The "fixed point" theory, in fact, makes for a decidedly inactive Doctor for much of the run-time of the episode which ruins a lot of the fun of the whole piece. The Doctor purposefully sitting on the sidelines doesn't really feel like the Doctor at all, and while there are moments where he does get involved (he can't help himself) he's still a fairly passive member of this team for the duration of his stay and that just feels all wrong. The Doctor shouldn't sit on the sidelines where there are people to save and, no matter if their deaths were required or not, there had to be some other solution than having the Doctor passively watching as everyone dies.

Of course, then the Doctor does act right at the climax of the show and suddenly everything changes... for the worse. For one, his willingness to suddenly act and try to save a few people feels pretty hypocritical. If you could save a few people why not try to save the rest of the crew. He actively lets some people die even though he could have saved them at any moment ("hey, all, come into my ship which can get you to Earth safely in a snap") but doesn't, such that when he finally does act it feels out of character for the version of the Doctor in this episode.

But then the episode takes a left turn and makes it that the Doctor has gone power-mad and the reason he saved who he could was because he's like unto a god and he can do what he wants. It's such a bad take for the character and while the episode tries to walk it back in its last few moments (so as to setup the last of the specials, "The End of Time") it just doesn't work. The Doctor wavers back and forth in his characterization, certainly never feeling like Tennant's Doctor normally does, let alone even finding a consistent characterization in this one episode. It's bad writing through and through.

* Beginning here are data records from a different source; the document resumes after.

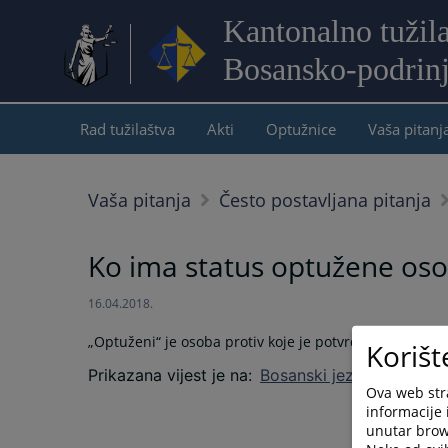
Kantonalno tužil
Bosansko-podrin
Rad tužilaštva
Akti
Optužnice
Vaša pitanj
Vaša pitanja
Često postavljana pitanja
Ko ima status optužene os
16.04.2018.
„Optuženi“ je osoba protiv koje je potvrđena jedna ili 
Korišt
Prikazana vijest je na
:
Bosanski jezik
Ova web stra
informacije 
unutar brows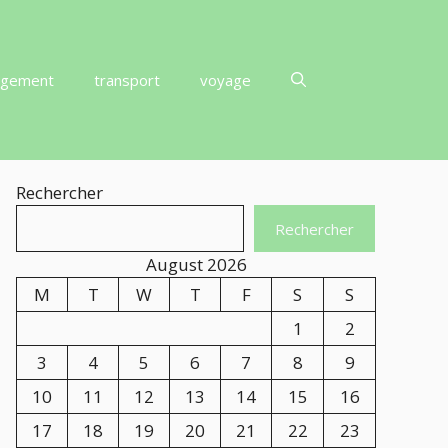
rgement
transport
voyage
Rechercher
Rechercher
August 2026
M
T
W
T
F
S
S
1
2
3
4
5
6
7
8
9
10
11
12
13
14
15
16
17
18
19
20
21
22
23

The monsters, too, just don't work in actual practice. They aren't scary, just goofy looking, and they never managed to bring any energy to the piece. People taken over by an alien entity is a concept done repeatedly on this show but usually there's some sort of malevolent force behind it that the audience can identify (and be scared of). Here, the Martian viral creatures don't really have a character, they just have makeup effects (and a lot of water) when they take over a host. We needed some personality, something that we could latch onto so that the villains seems scary. These don't give us that leaving them hollow (if interesting looking) fiends.

Just all around this episode lands with a (wet) thud (pun intended). I get what the producers were going for, I think, but this needed to have a very different setup for the episode to work. Maybe instead of the Doctor being passive he could have been active but everything he tried to do still failed (showing that he was always meant to be there and that he couldn't do anything to stop the flow of time), or perhaps he just shouldn't have known what mission he was part of until the end when he learns that, right, this was the doomed Mars mission. That would have worked better, and then maybe it could have redeemed the villains if they had an earlier, and more active, role in the Doctor's repeated failures.

Whatever the case, "The Waters of Mars" doesn't work here. It needed a lot of work, and more time in the hopper, to make this a tale that actually befit Tennant's time on the show. Instead we have an episode that's a bad fit, and a bad look, for the Doctor. And, as his next-to-last episode is does nothing to help usher him out the door in proper fashion.